We're a place where coders share, stay up-to-date and grow their careers.

# Solving the knapsack problem in PostgreSQL

Francesco Tisiot
Francesco is a Developer Advocate at Aiven. Long time data practitioner and analytics enthusiast!
Originally published at aiven.io on ・8 min read

The knapsack problem: how to use limited luggage space to pack only and all the items you're most likely to need? Enter PostgreSQL! Come and find out how to use the world's best open source database to help you pack.

The days before a holiday are exciting. You've planned a vacation somewhere and can't wait to hit the road.
But first, there's a whole list of decisions to make: how many underpants should I bring? Are the running shoes necessary? What about the hairdryer? Which jacket should I pack? Lots of decisions to take with the suitcase size as constraint and the best holiday experience as ultimate goal.

The aim of the blog post is to help solve the packing problem using technology. Specifically, PostgreSQL and the recursive Common Table Expressions.

## Combinatorial optimization - the knapsack problem

People have had to pack luggage for a long time, so this optimization dilemma is far from new. It even has a name: the knapsack problem.
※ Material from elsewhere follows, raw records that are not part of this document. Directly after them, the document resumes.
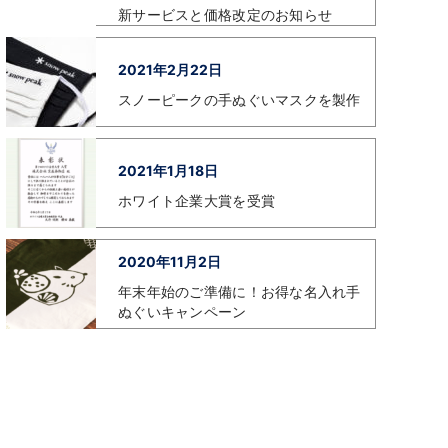
新サービスと価格改定のお知らせ
2021年2月22日
スノーピークの手ぬぐいマスクを製作
2021年1月18日
ホワイト企業大賞を受賞
2020年11月2日
年末年始のご準備に！お得な名入れ手
ぬぐいキャンペーン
It can be applied to a variety of use cases where there is a set of items with a defined weight (space occupied in the luggage in our example) and value (item benefits during holiday) and where the total weight is limited (luggage size).

The end goal is to come up with a set of items that fits within the weight constraint and has the maximum possible value.
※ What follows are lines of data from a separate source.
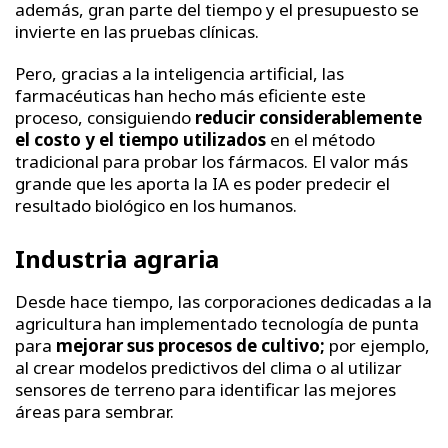
además, gran parte del tiempo y el presupuesto se
invierte en las pruebas clínicas.
Pero, gracias a la inteligencia artificial, las
farmacéuticas han hecho más eficiente este
proceso, consiguiendo
reducir considerablemente
el costo y el tiempo utilizados
en el método
tradicional para probar los fármacos. El valor más
grande que les aporta la IA es poder predecir el
resultado biológico en los humanos.
Industria agraria
Desde hace tiempo, las corporaciones dedicadas a la
agricultura han implementado tecnología de punta
para
mejorar sus procesos de cultivo;
por ejemplo,
al crear modelos predictivos del clima o al utilizar
sensores de terreno para identificar las mejores
áreas para sembrar.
For example, let's assume we have the following items:

Item Value Weight
🧦 Socks 10 3
🎩 Hat 15 5
👖 Trousers 5 15
👟 Shoes 8 10
👕 T-Shirt 7 10

And we have a knapsack with a capacity of 20.

This means we could pack:

• 👖 Trousers (weight 15) + 🎩 Hat (weight 5) for a total value of (5 + 15) = 20 OR
• 👕 T-Shirt (weight 10) + 🎩 Hat (weight 5) + 🧦 Socks (weight 3) for a total value of (7 + 15 + 10) = 32

The second option gives us a much better overall value based on the settings in the table.

(At this point, we should note that this concept and solution is presented as an oversimplified mathematical problem. Aiven is not responsible if you decide to leave for your holidays without any shoes or trousers!)

## PostgreSQL to the rescue

How can we be sure to make the best choice? Can technology help? Of course! Just pull out your trusty PostgreSQL (which you should always remember to pack).

Let's start by creating an instance with the help of Aiven's command line interface.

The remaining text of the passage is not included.